Collection entries:
+++

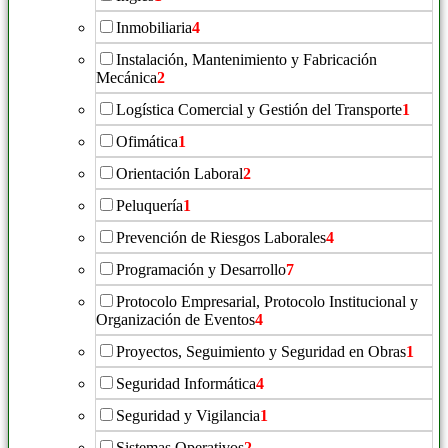
Inmobiliaria
4
Instalación, Mantenimiento y Fabricación
Mecánica
2
Logística Comercial y Gestión del Transporte
1
Ofimática
1
Orientación Laboral
2
Peluquería
1
Prevención de Riesgos Laborales
4
Programación y Desarrollo
7
Protocolo Empresarial, Protocolo Institucional y
Organización de Eventos
4
Proyectos, Seguimiento y Seguridad en Obras
1
Seguridad Informática
4
Seguridad y Vigilancia
1
Sistemas Operativos
2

+++

TASK INSTRUCTIONS:
What is needed is an exact copy of the records above, with no pictures in it.

ANSWER AREA:
Inmobiliaria
4
Instalación, Mantenimiento y Fabricación
Mecánica
2
Logística Comercial y Gestión del Transporte
1
Ofimática
1
Orientación Laboral
2
Peluquería
1
Prevención de Riesgos Laborales
4
Programación y Desarrollo
7
Protocolo Empresarial, Protocolo Institucional y
Organización de Eventos
4
Proyectos, Seguimiento y Seguridad en Obras
1
Seguridad Informática
4
Seguridad y Vigilancia
1
Sistemas Operativos
2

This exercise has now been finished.